*THE PROBLEM*
Give again, word for word, each line of the data from the first through the one containing "effettivamente, mentre alla". Pictures stay out.

┌─ DATA FOR PROCESSING

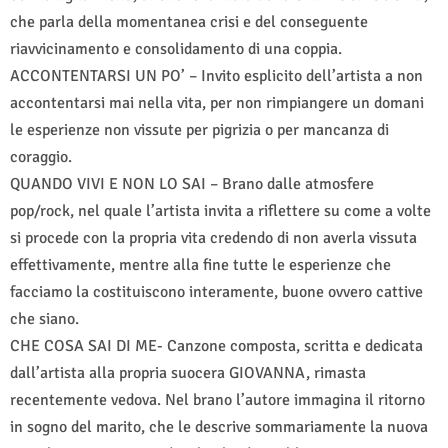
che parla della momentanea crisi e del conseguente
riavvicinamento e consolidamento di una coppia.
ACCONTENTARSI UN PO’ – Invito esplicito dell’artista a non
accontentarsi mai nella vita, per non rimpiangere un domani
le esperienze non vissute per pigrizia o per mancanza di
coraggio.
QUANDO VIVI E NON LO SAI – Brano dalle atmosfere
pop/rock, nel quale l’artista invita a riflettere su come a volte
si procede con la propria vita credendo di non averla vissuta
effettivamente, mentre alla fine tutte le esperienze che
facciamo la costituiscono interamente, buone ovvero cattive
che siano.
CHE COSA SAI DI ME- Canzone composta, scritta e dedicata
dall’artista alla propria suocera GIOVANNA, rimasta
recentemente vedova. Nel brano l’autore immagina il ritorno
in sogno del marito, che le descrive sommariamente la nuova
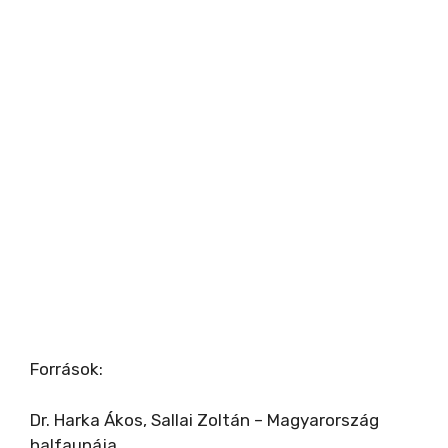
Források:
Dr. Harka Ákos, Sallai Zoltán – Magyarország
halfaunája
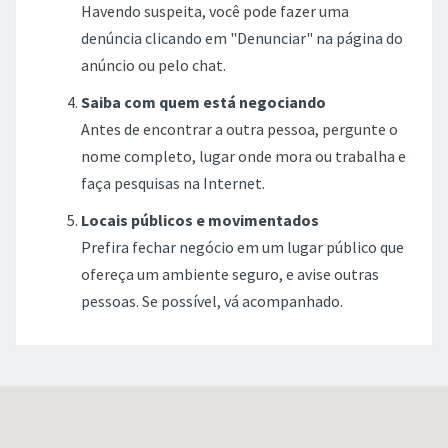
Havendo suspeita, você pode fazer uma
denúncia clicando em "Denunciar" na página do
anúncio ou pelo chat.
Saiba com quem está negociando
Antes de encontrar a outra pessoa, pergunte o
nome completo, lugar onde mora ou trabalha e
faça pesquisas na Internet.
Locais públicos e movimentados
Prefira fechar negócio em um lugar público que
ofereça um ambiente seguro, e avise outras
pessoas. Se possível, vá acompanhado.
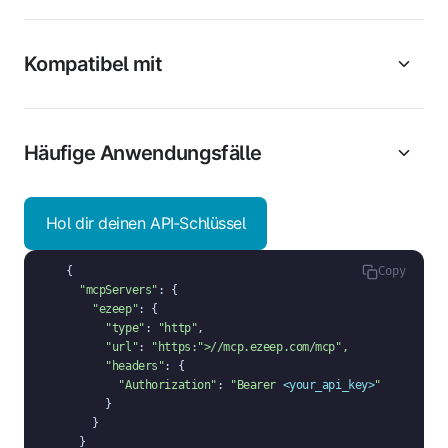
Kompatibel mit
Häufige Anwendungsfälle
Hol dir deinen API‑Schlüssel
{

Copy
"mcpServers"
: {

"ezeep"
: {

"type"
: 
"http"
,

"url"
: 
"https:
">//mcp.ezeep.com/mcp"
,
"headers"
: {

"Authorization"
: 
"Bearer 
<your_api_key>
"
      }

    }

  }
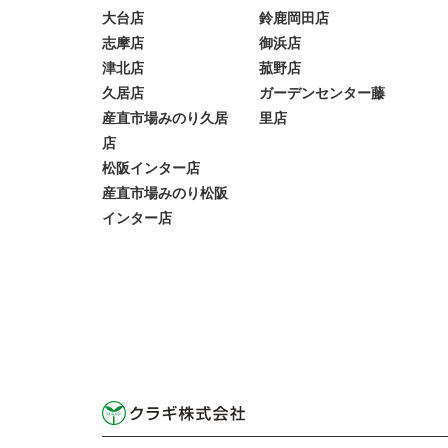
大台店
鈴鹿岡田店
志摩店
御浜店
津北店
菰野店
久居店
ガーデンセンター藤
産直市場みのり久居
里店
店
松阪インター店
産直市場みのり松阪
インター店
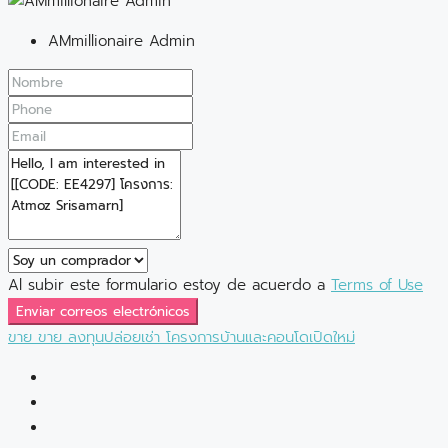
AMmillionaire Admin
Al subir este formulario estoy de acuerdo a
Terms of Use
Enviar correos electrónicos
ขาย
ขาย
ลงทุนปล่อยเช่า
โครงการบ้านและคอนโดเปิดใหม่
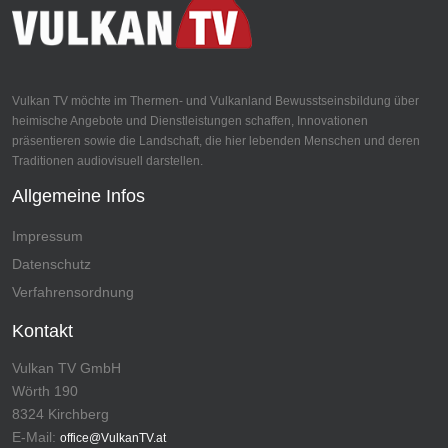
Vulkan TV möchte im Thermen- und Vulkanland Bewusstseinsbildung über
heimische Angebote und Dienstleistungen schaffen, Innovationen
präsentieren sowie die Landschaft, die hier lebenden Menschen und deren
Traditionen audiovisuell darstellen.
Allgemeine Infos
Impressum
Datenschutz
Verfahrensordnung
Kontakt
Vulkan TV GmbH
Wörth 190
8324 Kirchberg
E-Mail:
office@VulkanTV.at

└─

*RESPONSE TO THE EXERCISE*
che parla della momentanea crisi e del conseguente
riavvicinamento e consolidamento di una coppia.
ACCONTENTARSI UN PO’ – Invito esplicito dell’artista a non
accontentarsi mai nella vita, per non rimpiangere un domani
le esperienze non vissute per pigrizia o per mancanza di
coraggio.
QUANDO VIVI E NON LO SAI – Brano dalle atmosfere
pop/rock, nel quale l’artista invita a riflettere su come a volte
si procede con la propria vita credendo di non averla vissuta
effettivamente, mentre alla fine tutte le esperienze che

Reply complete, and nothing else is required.